== WHAT IS EXPECTED ==
Reproduce the data in full, exactly as given, leaving images out.

Saved entries:
:::::
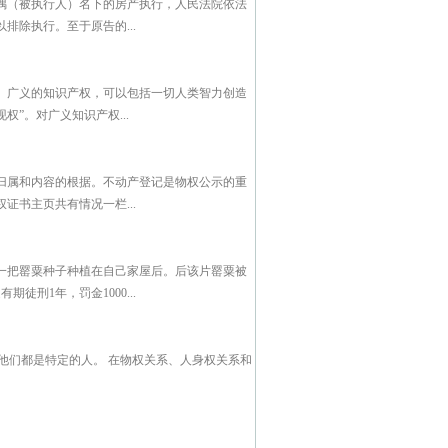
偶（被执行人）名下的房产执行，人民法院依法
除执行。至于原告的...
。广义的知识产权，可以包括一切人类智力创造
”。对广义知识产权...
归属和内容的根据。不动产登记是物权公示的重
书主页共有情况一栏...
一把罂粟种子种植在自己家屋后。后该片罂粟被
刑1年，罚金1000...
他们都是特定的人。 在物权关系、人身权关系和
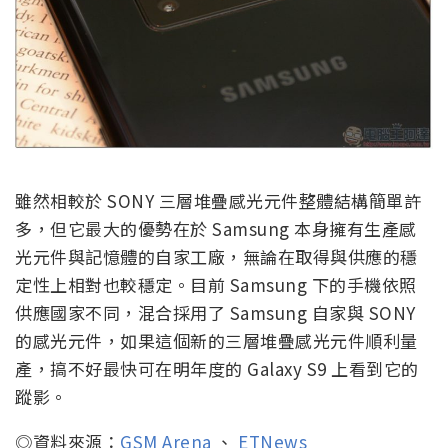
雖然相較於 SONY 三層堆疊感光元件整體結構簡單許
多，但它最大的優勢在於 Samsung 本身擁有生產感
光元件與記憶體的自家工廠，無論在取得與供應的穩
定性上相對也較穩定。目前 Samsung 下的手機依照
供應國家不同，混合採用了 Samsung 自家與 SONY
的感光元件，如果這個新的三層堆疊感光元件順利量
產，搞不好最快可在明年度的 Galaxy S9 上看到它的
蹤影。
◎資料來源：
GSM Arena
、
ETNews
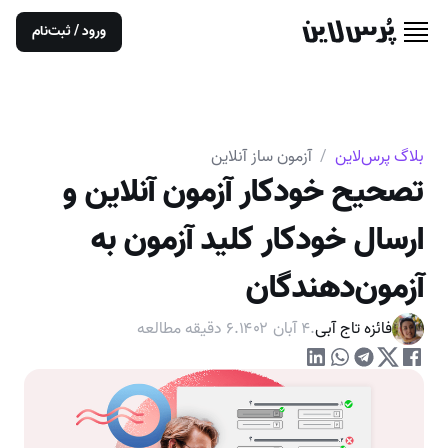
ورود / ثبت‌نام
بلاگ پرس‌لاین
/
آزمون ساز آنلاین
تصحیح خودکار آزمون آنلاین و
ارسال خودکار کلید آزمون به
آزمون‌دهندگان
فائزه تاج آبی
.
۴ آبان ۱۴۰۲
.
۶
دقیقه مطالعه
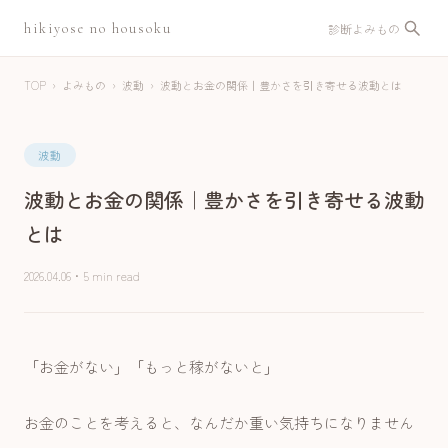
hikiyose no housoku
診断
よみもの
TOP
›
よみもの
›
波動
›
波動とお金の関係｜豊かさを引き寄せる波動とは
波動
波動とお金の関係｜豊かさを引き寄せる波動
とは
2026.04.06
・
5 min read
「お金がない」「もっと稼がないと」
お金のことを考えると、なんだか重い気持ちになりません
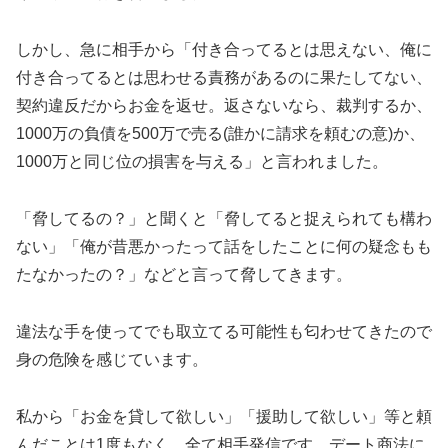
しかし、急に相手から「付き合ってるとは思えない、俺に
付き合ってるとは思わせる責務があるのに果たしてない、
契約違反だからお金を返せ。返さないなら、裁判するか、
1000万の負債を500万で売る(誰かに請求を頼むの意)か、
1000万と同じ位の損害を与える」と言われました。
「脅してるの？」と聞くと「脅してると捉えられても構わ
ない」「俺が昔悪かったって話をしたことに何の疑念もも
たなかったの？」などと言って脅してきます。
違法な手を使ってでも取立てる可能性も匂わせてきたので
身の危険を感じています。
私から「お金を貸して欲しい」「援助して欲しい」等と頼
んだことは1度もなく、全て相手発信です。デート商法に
:::::
== TASK RESPONSE ==
偶（被执行人）名下的房产执行，人民法院依法
除执行。至于原告的...
。广义的知识产权，可以包括一切人类智力创造
”。对广义知识产权...
归属和内容的根据。不动产登记是物权公示的重
书主页共有情况一栏...
一把罂粟种子种植在自己家屋后。后该片罂粟被
刑1年，罚金1000...
他们都是特定的人。 在物权关系、人身权关系和
雖然相較於 SONY 三層堆疊感光元件整體結構簡單許
多，但它最大的優勢在於 Samsung 本身擁有生產感
光元件與記憶體的自家工廠，無論在取得與供應的穩
定性上相對也較穩定。目前 Samsung 下的手機依照
供應國家不同，混合採用了 Samsung 自家與 SONY
的感光元件，如果這個新的三層堆疊感光元件順利量
產，搞不好最快可在明年度的 Galaxy S9 上看到它的
蹤影。
◎資料來源：
GSM Arena
、
ETNews
ورود / ثبت‌نام
بلاگ پرس‌لاین
/
آزمون ساز آنلاین
تصحیح خودکار آزمون آنلاین و
ارسال خودکار کلید آزمون به
آزمون‌دهندگان
فائزه تاج آبی
.
۴ آبان ۱۴۰۲
.
۶
دقیقه مطالعه
hikiyose no housoku
診断
よみもの
TOP
›
よみもの
›
波動
›
波動とお金の関係｜豊かさを引き寄せる波動とは
波動
波動とお金の関係｜豊かさを引き寄せる波動
とは
2026.04.06
・
5 min read
「お金がない」「もっと稼がないと」
お金のことを考えると、なんだか重い気持ちになりません
しかし、急に相手から「付き合ってるとは思えない、俺に
付き合ってるとは思わせる責務があるのに果たしてない、
契約違反だからお金を返せ。返さないなら、裁判するか、
1000万の負債を500万で売る(誰かに請求を頼むの意)か、
1000万と同じ位の損害を与える」と言われました。
「脅してるの？」と聞くと「脅してると捉えられても構わ
ない」「俺が昔悪かったって話をしたことに何の疑念もも
たなかったの？」などと言って脅してきます。
違法な手を使ってでも取立てる可能性も匂わせてきたので
身の危険を感じています。
私から「お金を貸して欲しい」「援助して欲しい」等と頼
んだことは1度もなく、全て相手発信です。デート商法に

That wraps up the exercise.